Reading the Mood Behind Words: Integrating Prosody-Derived Emotional Context into Socially Responsive VR Agents
This addresses the issue of emotionally incongruent responses in VR interactions for users, though it is incremental as it builds on existing LLM and emotion recognition methods.
The paper tackled the problem of VR agents missing emotional cues from prosody by integrating real-time speech emotion recognition into an LLM-based pipeline, resulting in significant improvements in dialogue quality and 93.3% participant preference for the emotion-aware agent.

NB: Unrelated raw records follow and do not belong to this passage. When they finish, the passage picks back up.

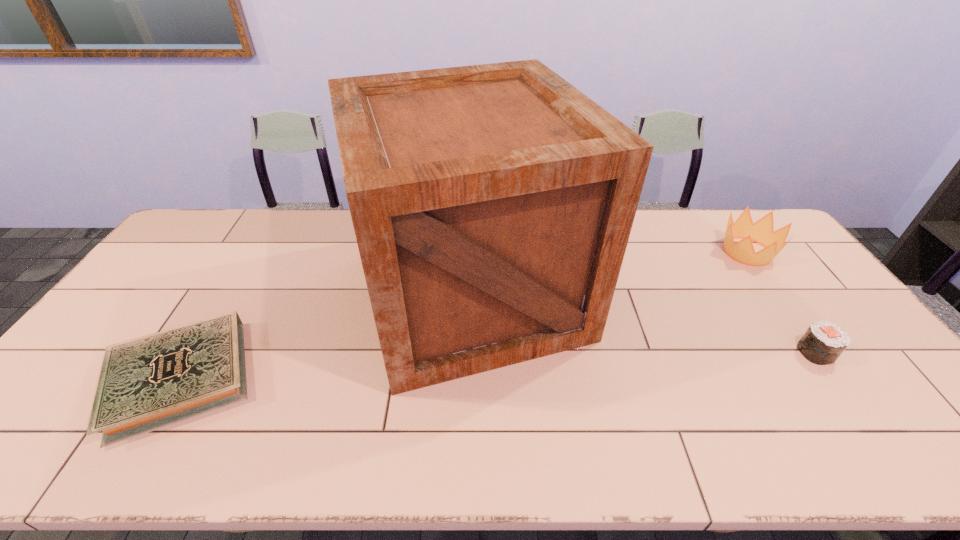 You are a GUI agent. You are given a task and a screenshot of the screen. Output one action in this format:
    pyautogui.click(x=<x>, y=<y>)
    Task: Click on the vacant point at the left edge
    
    Given the screenshot: What is the action you would take?
    pyautogui.click(x=166, y=299)

This screenshot has width=960, height=540. In the image, there is a desktop. Identify the location of vacant space at the right edge. (812, 306).

At what (x,y) coordinates should I click in order to perform the action: click on vacant area between the tallest object and the leftmost object. Please return your answer as a coordinate pair (x, y). This screenshot has height=540, width=960. Looking at the image, I should click on (325, 336).

The height and width of the screenshot is (540, 960). In order to click on free area in between the sushi and the third object from right to left in this screenshot , I will do `click(643, 323)`.

Where is `free space between the sushi and the second tallest object`? free space between the sushi and the second tallest object is located at coordinates (781, 302).

Locate which object is the closest to the crown. Please provide its 2D coordinates. Your answer should be formatted as a tuple, i.e. [(x, y)], where the tuple contains the x and y coordinates of a point satisfying the conditions above.

[(823, 342)]

You are a GUI agent. You are given a task and a screenshot of the screen. Output one action in this format:
    pyautogui.click(x=<x>, y=<y>)
    Task: Click on the object that stands as the closest to the tallest object
    The width and height of the screenshot is (960, 540).
    Given the screenshot: What is the action you would take?
    pyautogui.click(x=147, y=383)

The height and width of the screenshot is (540, 960). In order to click on free location that satisfies the following two spatial constraints: 1. on the back side of the box; 2. on the right side of the third shortest object in this screenshot , I will do `click(471, 252)`.

Find the location of a particular element. The width and height of the screenshot is (960, 540). blank space that satisfies the following two spatial constraints: 1. on the back side of the second tallest object; 2. on the right side of the tallest object is located at coordinates (471, 252).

In VR interactions with embodied conversational agents, users' emotional intent is often conveyed more by how something is said than by what is said. However, most VR agent pipelines rely on speech-to-text processing, discarding prosodic cues and often producing emotionally incongruent responses despite correct semantics. We propose an emotion-context-aware VR interaction pipeline that treats vocal emotion as explicit dialogue context in an LLM-based conversational agent. A real-time speech emotion recognition model infers users' emotional states from prosody, and the resulting emotion labels are injected into the agent's dialogue context to shape response tone and style. Results from a within-subjects VR study (N=30) show significant improvements in dialogue quality, naturalness, engagement, rapport, and human-likeness, with 93.3% of participants preferring the emotion-aware agent.